About using spdx to handle license and copyright in VTK

We recently improved a bit how licenses are handled in ParaView and VTK, and now third party licenses are easily listed, module by module, in the install directory of VTK.

While this is a great improvement, we need to look further, into the use of SPDX license identifier, not only to remove the header in every single VTK source file but also to be able to generate a SBOM associated with a compiled version of VTK.

The idea is to (optionaly) integrate spdx generation into the build system of VTK.
When building a VTK module, the spdx headers of each file used to build the module will be parsed in order to create a .spdx file for the module.

Once all the .spdx files are created, tools to merge sbom could be used to merge all .spdx into one.

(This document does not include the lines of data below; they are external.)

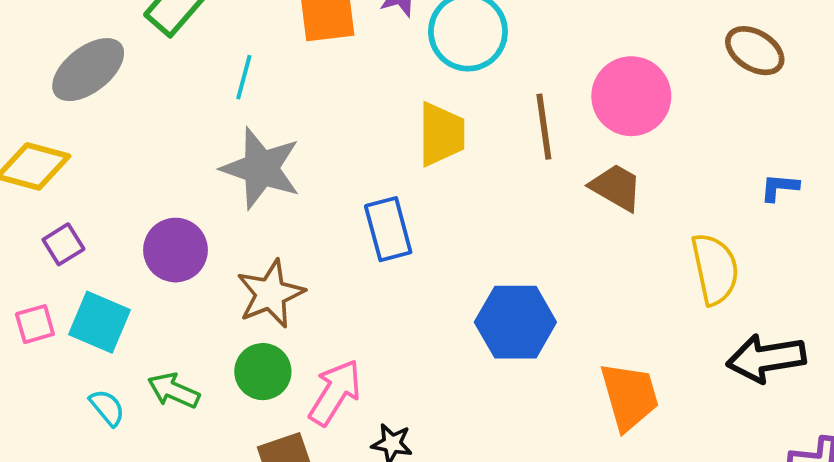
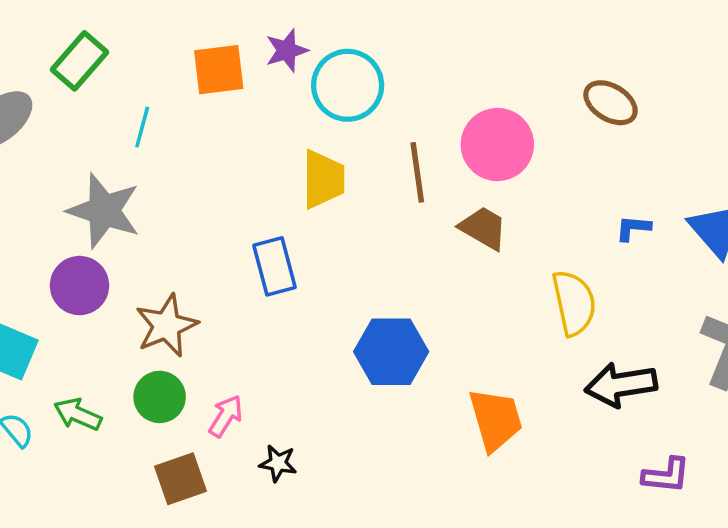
gray star: (261, 168) -> (104, 211), moved
pink arrow: (335, 392) -> (226, 416), size x0.7

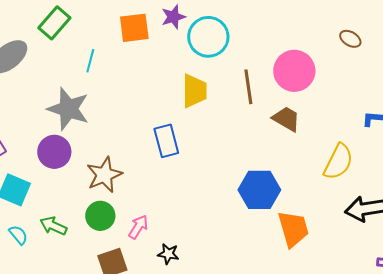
brown ellipse: (611, 103) -> (350, 39), moved, size x0.7
yellow semicircle: (574, 303) -> (338, 162), turned 39
blue hexagon: (391, 352) -> (259, 190), moved

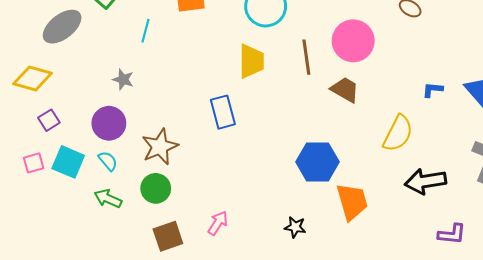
gray star: (68, 109) -> (123, 80), size x0.5
pink arrow: (138, 227) -> (218, 223), moved
cyan semicircle: (18, 235) -> (108, 161), moved
black star: (168, 254) -> (295, 227), moved

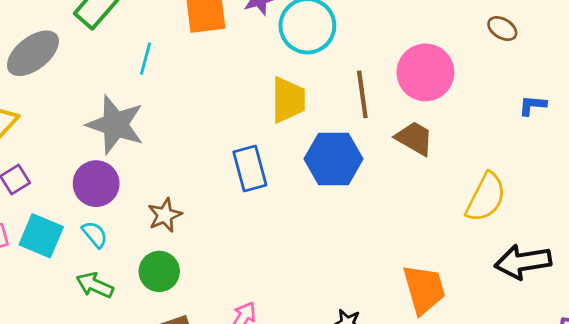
gray star: (123, 80) -> (115, 125), size x2.0
blue L-shape: (433, 90) -> (532, 105), moved
brown star: (160, 147) -> (165, 215), size x0.7
blue hexagon: (318, 162) -> (334, 159), moved

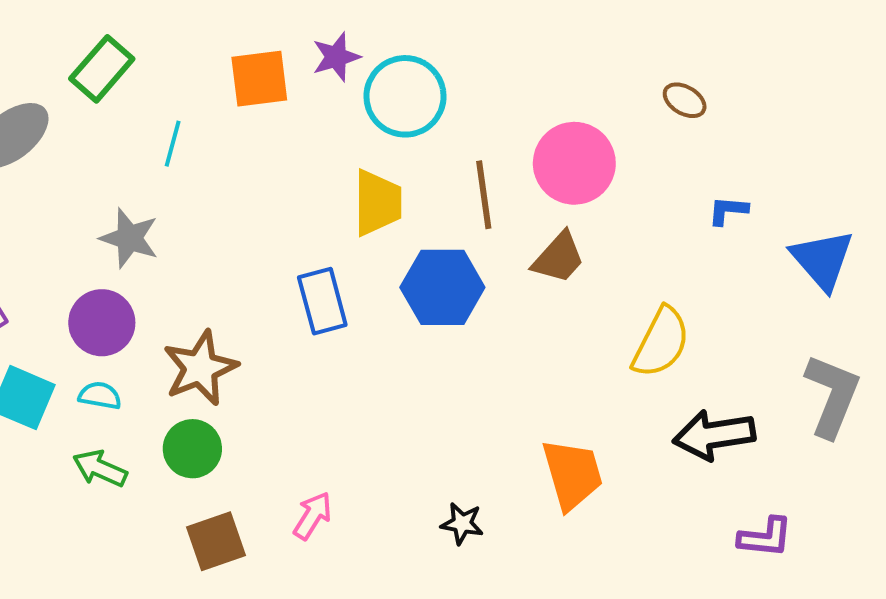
gray star: (115, 125) -> (129, 238), size x0.7
brown trapezoid: (414, 138) -> (559, 258), turned 102
brown star: (165, 215) -> (200, 368), size x1.5
cyan semicircle: (95, 234) -> (100, 396), turned -40

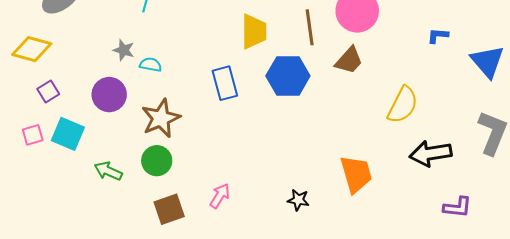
gray star: (129, 238) -> (124, 50), size x0.7
cyan semicircle: (100, 396) -> (151, 65), moved

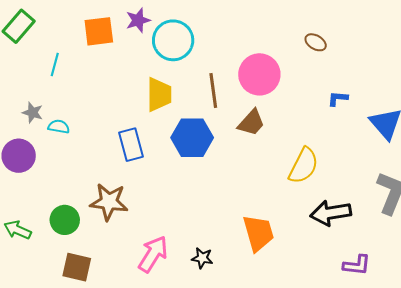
brown star: (161, 118) -> (109, 202), moved, turned 30
pink arrow: (220, 196) -> (153, 254), moved, size x1.5
brown square: (169, 209) -> (77, 267), turned 32

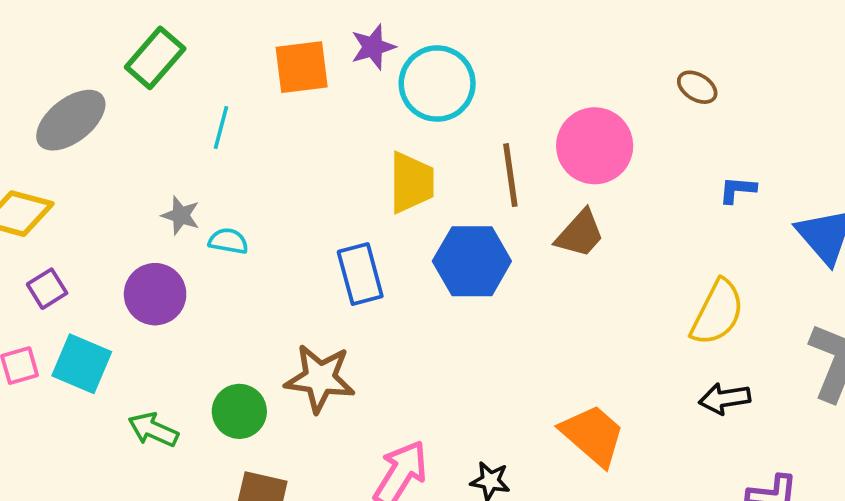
yellow semicircle: (304, 166) -> (717, 312), moved
black arrow: (331, 213) -> (725, 399), size x0.7
orange trapezoid: (258, 233) -> (593, 435), turned -33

In essence, here is how a .spdx files looks like:

And here is what I think we should be able to produce:

SPDXVersion: SPDX-2.2
DataLicense: CC0-1.0
SPDXID: SPDXRef-DOCUMENT
DocumentName: VTK
DocumentNamespace: https://gitlab.kitware.com/vtk/vtk/
Creator: Person: ?
Creator: Tool: ?
Creator: Tool: ?
Created: ?

##### Package: IOEnsight

PackageName: IOEnsight
SPDXID: SPDXRef-Package-IOEnsight
PackageDownloadLocation: git+https://https://gitlab.kitware.com/vtk/vtk/#IO/Ensight
FilesAnalyzed: ?
PackageVerificationCode: ?
PackageLicenseConcluded: $computed from info below$
PackageLicenseInfoFromFiles: $computed from licenses declared in files$
PackageLicenseDeclared: $provided by vtk.module$
PackageCopyrightText: $provided by vtk.module$

Relationship: SPDXRef-DOCUMENT DESCRIBES SPDXRef-Package-IOEnsight

FileName: /build/libvtkIOEnsight.so
SPDXID: SPDXRef-Package-IOEnsight-binary
FileType: BINARY
FileChecksum: SHA1: ?
FileChecksum: SHA256: ?
FileChecksum: MD5: ?
LicenseConcluded: $Same as PackageLicenseConcluded above$
LicenseInfoInFile: NOASSERTION
FileCopyrightText: NOASSERTION

FileName: /src/IO/Ensight/vtkEnsightReader.cxx
SPDXID: SPDXRef-Package-IOEnsight-src
FileType: SOURCE
FileChecksum: SHA1: ?
FileChecksum: SHA256: ?
FileChecksum: MD5: ?
LicenseConcluded: $from file spdx header$
LicenseInfoInFile: $from file spdx header$
FileCopyrightText: $from file spdx header$

FileName: /src/IO/Ensight/vtkEnsightReader.h
SPDXID: SPDXRef-Package-IOEnsight-header
FileType: SOURCE
FileChecksum: SHA1: ?
FileChecksum: SHA256: ?
FileChecksum: MD5: ?
LicenseConcluded: $from file spdx header$
LicenseInfoInFile: $from file spdx header$
FileCopyrightText: $from file spdx header$

Relationship: SPDXRef-Package-IOEnsight-binary GENERATED_FROM SPDXRef-Package-IOEnsight-header
Relationship: SPDXRef-Package-IOEnsight-binary GENERATED_FROM SPDXRef-Package-IOEnsight-src

I did not include information about the build tool (CMakeLists, vtk.module), but this would still be possible I suppose.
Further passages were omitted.